***** DATA
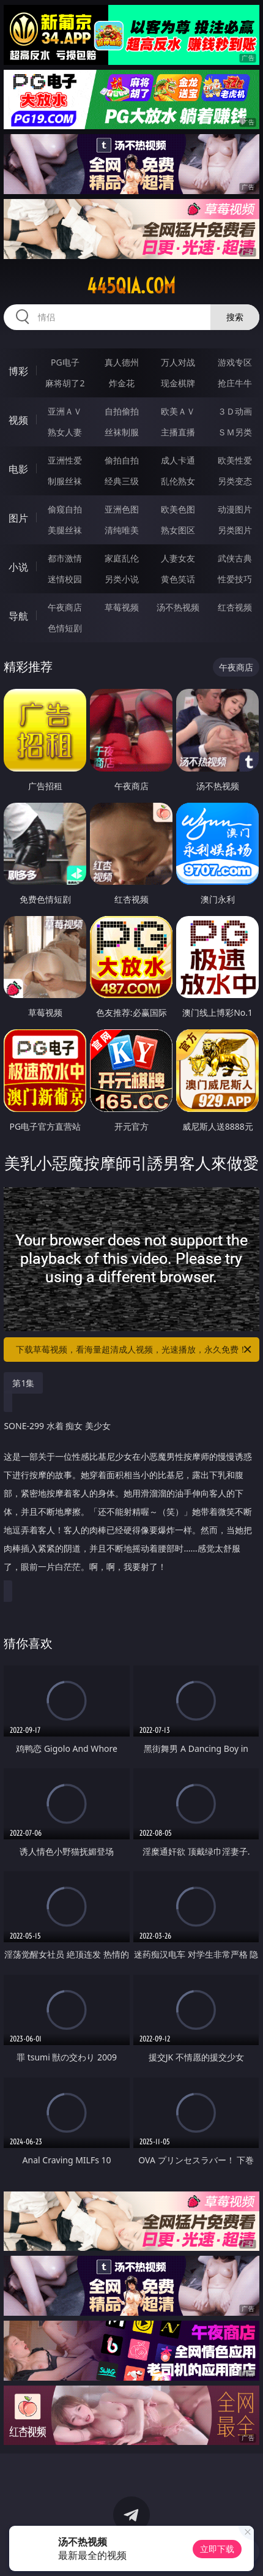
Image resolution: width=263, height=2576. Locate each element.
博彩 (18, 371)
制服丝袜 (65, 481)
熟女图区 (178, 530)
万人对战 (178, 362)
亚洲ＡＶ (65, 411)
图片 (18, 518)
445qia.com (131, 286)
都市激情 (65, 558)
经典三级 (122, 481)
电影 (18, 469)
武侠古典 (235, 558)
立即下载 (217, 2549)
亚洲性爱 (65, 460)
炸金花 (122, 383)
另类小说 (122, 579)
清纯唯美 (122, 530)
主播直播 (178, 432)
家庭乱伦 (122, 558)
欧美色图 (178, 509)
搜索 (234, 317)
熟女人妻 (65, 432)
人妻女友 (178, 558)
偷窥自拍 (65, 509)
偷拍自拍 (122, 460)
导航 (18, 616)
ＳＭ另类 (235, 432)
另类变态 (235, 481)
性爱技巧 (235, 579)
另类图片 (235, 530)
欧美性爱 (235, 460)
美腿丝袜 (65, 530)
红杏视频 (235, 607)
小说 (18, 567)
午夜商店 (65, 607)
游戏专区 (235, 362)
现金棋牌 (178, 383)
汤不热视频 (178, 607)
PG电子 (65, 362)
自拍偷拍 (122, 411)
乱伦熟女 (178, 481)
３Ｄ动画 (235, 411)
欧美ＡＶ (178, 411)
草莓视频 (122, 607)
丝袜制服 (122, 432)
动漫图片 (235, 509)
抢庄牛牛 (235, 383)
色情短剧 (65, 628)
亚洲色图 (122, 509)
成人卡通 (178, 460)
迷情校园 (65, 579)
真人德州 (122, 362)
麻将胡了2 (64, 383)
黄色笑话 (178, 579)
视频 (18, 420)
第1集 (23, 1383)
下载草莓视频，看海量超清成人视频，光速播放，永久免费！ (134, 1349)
**********
Output these and nothing else: the lines from the one holding "抢庄牛牛 (235, 383)" through the final line of the entries above, exactly as they appear.

抢庄牛牛 (235, 383)
色情短剧 (65, 628)
亚洲色图 (122, 509)
成人卡通 (178, 460)
迷情校园 (65, 579)
真人德州 (122, 362)
麻将胡了2 (64, 383)
黄色笑话 (178, 579)
视频 (18, 420)
第1集 (23, 1383)
下载草莓视频，看海量超清成人视频，光速播放，永久免费！ (134, 1349)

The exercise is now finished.